Even with dual maturities, Beavers expects a good harvest from his no-till bean fields. “Where I planted in old residue, rice, corn, whatever — the worst field will cut 30 bushels. Where I had to work the ground, the lower-end yields won't be close to that. The water-holding capacity of the residue is amazing.”
Being so comfortable discussing agriculture, it's a bit surprising Beavers wasn't raised on a farm.
“When I was in college, I wanted to farm. But I recognized I couldn't get started. I didn't have enough money or help to do it. I did have some cattle but I wanted to farm and own land.”
With that goal in mind, after college Beavers went into the construction business. In the mid-1980s, after 10 to 15 years in construction, he began buying land as an investment.
“Back then, land prices were much more reasonable — cattle ground for $180 to $250 per acre and row-crop ground for around $400 per acre. Most of the land I bought cash-flowed through CRP money, government money, or the rent I received.”
Then, he began spending money fixing up his acreage.
“Everything I bought was rough and needed work. So if I bought a rice/soybean farm, I put in tail-water ditches and precision leveled it. If it was a cattle farm, I fixed roads, cleaned it up, put in corrals and pastures, fencing and anything else that would maximize returns.”
While still building, Beavers kept his farming goal at the forefront. He felt it was very important to raise his children in a farming environment.
“There's just something about farms and cattle that kids learn valuable lessons from.”
Not having grown up on a farm, how did he come to that belief?

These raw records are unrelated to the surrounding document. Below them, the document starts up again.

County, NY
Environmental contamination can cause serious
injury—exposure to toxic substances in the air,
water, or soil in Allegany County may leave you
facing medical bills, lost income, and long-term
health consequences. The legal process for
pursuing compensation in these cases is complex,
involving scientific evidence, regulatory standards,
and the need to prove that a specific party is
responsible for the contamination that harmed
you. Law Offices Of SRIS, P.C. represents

“My grandfather had an old farm outside Clinton, Ark. I traveled there with him every other weekend or so. I learned so much seeing how he micro-managed his 40 acres.
“For example — and this is elementary, but it was a principle that stuck with me — he would leverage his resources. He would take his rawest ground and feed hay on it. He took his least-productive ground and, by feeding hay on it, made it valuable.”

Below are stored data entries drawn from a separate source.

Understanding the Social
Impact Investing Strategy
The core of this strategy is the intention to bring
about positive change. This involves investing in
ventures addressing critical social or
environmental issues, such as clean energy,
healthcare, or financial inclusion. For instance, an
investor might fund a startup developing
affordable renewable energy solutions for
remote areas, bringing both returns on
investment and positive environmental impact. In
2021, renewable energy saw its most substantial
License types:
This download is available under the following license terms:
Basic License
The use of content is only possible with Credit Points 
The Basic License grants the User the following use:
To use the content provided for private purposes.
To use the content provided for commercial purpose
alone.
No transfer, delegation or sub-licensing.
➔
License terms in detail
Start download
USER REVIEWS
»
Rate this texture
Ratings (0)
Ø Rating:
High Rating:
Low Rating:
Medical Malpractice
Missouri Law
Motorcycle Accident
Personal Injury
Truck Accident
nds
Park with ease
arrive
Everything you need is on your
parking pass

Beavers is all about leveraging.
“If you're looking at averages, where you leverage your time, energy and money the most is where you take the least-productive thing and attempt to make it the most productive.

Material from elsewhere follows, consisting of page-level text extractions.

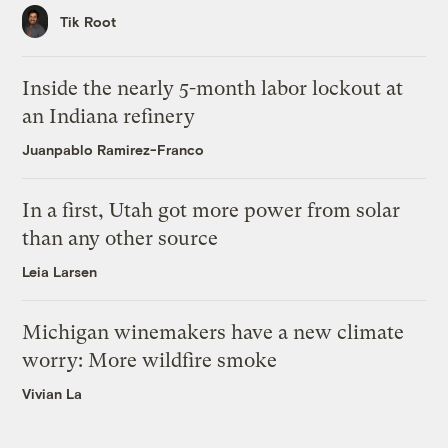
Tik Root
Inside the nearly 5-month labor lockout at
an Indiana refinery
Juanpablo Ramirez-Franco
In a first, Utah got more power from solar
than any other source
Leia Larsen
Michigan winemakers have a new climate
worry: More wildfire smoke
Vivian La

“Smart companies will find their weakest link and work on it. Odds are the good and average managers in a company will continue doing what they're doing. But if a company can pull the weak link up, the whole company rises.
“That translates to a farm too. And intrinsically most farmers know it.”
Besides leased acreage, Beavers — who hasn't built anything in almost a decade — now owns about 1,100 acres of row-crop land around Griffithville in central Arkansas. He also has 1,500 acres of “hillside cattle ground” outside Pangburn, Ark.
On a tour of his leased farm, it is obvious Beavers no-tills everywhere he can. In one large field planted in rice, he has knocked down levees and no-tilled soybeans.
“You can tell where the levees were knocked down — that's where there isn't much of a stand or the beans are shorter because they didn't come up until it began raining. The crop looks pretty good, especially considering the beans didn't get rain for a couple of months.”
Last year, no-till proved its potential when Beavers no-tilled soybeans into some of his non-irrigated pastureland. He'd run cattle on the ground for eight or nine years.
“We were grazing cattle on wheat. We planted soybeans into the stubble. Right as soybeans were breaking through the ground, we were running cattle off one side of the farm and spraying Roundup on the other half.”
Rain was abundant and timely and Beavers hauled off 35 bushels per dryland acre.
“I rolled dice and came out. I was looking for the minimum exposure and the maximum gain. The cattle market was riding high and I thought it was a good time to sell. I thought soybeans — with short supplies, August premiums — were coming on.”
Back on his new leased land, Beavers has also no-tilled soybeans into corn. The corn stubble has held moisture incredibly well.
“When we planted into it, it looked like a mess, a jungle. The debris was so heavy we had to drop down a gear to plant. We also planted pretty deep because of a lack of moisture near the surface. Still, the beans look good and they haven't been watered at all.”